═══ Supplied records ═══

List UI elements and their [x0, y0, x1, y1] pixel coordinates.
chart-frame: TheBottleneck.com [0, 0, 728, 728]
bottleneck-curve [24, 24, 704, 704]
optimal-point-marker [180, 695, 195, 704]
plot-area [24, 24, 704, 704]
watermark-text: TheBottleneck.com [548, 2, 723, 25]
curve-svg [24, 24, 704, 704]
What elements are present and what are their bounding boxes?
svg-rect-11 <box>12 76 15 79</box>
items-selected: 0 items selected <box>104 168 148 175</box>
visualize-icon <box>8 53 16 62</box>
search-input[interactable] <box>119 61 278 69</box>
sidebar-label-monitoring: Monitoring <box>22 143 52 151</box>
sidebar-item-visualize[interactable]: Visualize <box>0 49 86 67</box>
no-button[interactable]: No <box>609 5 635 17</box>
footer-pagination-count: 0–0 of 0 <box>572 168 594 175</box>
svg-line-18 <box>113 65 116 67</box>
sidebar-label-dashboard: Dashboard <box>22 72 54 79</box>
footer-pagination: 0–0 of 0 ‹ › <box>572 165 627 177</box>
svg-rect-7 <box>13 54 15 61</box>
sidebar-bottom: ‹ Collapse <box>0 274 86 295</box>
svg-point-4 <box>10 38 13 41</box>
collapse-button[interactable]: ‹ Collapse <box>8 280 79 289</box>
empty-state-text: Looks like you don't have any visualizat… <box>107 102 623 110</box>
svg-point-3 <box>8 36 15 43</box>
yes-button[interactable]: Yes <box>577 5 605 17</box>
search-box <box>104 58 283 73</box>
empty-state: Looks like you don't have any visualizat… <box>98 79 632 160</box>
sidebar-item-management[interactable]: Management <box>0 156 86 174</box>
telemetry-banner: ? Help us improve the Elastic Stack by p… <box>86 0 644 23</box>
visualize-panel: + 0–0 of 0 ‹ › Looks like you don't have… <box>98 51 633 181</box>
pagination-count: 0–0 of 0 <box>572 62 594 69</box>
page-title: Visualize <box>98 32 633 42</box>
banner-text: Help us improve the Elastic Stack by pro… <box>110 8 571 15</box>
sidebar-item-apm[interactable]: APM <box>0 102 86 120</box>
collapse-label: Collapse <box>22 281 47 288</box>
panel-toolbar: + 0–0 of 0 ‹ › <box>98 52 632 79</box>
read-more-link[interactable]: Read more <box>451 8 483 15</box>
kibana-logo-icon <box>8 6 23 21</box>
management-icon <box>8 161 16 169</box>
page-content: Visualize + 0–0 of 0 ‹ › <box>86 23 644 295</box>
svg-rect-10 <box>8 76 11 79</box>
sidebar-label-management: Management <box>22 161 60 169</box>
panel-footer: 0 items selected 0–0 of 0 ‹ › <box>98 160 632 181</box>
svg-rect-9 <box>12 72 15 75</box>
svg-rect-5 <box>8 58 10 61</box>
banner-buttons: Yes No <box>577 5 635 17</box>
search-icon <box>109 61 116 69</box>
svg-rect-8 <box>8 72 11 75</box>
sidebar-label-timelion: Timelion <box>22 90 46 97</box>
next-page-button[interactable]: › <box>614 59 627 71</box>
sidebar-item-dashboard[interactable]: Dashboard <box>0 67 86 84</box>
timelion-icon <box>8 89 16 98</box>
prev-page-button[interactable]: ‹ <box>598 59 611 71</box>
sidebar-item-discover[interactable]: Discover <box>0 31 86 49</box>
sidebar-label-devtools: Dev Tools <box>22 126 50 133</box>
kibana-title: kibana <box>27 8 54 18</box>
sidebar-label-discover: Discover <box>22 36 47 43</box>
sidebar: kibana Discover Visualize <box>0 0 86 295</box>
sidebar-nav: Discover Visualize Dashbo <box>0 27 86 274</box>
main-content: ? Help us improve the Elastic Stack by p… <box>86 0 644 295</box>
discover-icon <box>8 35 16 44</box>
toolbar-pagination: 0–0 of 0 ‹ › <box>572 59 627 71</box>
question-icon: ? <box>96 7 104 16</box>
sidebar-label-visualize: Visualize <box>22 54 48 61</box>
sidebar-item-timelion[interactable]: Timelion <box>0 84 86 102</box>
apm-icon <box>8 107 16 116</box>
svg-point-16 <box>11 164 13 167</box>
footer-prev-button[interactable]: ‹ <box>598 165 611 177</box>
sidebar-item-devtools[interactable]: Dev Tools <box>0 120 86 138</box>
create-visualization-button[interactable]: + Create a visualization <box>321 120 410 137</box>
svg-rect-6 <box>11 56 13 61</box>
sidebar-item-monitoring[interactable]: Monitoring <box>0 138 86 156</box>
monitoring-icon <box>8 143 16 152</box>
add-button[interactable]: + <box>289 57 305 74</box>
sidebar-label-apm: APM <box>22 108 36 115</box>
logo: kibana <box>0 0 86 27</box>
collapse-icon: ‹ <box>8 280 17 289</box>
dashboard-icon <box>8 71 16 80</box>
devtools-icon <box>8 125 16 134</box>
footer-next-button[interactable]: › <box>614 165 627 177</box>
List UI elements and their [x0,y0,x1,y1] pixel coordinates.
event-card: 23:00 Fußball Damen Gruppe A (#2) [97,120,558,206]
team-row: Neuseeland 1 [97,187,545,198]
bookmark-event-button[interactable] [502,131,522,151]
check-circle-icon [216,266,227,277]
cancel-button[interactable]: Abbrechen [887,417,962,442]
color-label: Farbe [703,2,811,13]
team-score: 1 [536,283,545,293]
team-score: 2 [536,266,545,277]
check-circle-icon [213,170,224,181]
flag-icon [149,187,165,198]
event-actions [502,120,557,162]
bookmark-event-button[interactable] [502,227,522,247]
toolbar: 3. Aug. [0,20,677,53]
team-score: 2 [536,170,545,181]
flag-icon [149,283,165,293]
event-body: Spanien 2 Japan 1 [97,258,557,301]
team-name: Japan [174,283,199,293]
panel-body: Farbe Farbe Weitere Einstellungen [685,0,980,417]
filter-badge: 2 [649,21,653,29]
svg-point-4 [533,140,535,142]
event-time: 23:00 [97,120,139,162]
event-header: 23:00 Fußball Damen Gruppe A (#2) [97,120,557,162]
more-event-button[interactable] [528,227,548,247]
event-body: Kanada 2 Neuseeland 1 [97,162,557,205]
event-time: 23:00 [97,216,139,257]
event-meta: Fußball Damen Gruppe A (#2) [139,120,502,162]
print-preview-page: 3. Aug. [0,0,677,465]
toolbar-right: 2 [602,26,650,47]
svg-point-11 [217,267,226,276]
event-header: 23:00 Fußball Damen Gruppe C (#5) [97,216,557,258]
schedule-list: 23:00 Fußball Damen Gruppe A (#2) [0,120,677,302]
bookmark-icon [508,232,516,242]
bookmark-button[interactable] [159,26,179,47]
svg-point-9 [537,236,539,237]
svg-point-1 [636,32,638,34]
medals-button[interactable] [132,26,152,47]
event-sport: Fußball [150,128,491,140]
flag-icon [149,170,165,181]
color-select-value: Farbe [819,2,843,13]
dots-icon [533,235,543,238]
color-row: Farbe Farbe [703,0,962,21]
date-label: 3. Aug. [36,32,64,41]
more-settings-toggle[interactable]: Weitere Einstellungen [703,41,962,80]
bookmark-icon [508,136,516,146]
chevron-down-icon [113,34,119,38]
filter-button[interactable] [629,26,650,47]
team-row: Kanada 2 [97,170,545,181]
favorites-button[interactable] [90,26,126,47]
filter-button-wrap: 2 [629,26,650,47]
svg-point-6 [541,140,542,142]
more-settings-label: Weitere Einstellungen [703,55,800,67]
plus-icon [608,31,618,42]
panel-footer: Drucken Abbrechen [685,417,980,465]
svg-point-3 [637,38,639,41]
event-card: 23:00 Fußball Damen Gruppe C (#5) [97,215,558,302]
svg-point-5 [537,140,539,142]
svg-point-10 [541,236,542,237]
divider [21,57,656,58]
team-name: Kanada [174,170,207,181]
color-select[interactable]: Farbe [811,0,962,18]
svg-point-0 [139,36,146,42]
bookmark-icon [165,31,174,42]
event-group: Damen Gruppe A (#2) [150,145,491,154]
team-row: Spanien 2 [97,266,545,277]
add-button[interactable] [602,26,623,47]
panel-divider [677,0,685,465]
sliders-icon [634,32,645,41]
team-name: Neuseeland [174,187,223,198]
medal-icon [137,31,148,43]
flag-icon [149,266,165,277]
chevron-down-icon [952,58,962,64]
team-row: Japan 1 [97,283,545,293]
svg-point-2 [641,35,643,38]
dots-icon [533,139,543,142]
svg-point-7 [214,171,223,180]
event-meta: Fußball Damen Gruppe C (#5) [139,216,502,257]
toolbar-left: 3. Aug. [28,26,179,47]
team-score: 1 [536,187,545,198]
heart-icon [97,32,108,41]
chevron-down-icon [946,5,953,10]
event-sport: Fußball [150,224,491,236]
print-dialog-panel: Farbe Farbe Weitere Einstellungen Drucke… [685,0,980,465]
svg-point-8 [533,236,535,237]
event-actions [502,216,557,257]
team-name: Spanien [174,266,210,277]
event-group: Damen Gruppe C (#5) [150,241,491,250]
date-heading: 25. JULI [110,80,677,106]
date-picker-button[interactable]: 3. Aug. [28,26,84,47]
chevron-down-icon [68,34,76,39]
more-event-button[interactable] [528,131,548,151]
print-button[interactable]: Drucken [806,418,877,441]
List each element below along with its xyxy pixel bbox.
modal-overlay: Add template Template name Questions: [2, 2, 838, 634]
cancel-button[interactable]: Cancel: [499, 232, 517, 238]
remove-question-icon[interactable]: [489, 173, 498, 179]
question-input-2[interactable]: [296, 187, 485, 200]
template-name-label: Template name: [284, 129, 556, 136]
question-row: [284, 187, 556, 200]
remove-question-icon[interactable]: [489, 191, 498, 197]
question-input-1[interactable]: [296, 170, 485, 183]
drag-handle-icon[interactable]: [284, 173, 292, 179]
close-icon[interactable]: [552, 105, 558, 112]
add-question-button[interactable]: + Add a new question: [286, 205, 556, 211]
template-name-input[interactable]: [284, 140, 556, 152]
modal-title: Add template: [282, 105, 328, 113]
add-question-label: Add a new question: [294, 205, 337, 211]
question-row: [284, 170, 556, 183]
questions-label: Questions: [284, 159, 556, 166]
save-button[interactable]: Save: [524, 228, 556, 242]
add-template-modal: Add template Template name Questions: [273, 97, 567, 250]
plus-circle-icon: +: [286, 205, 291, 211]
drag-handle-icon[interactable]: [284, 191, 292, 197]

═══

What needs to be done:
Copy out every line from the material above in which the word "divider" appears.

Solution below:
divider [21,57,656,58]
panel-divider [677,0,685,465]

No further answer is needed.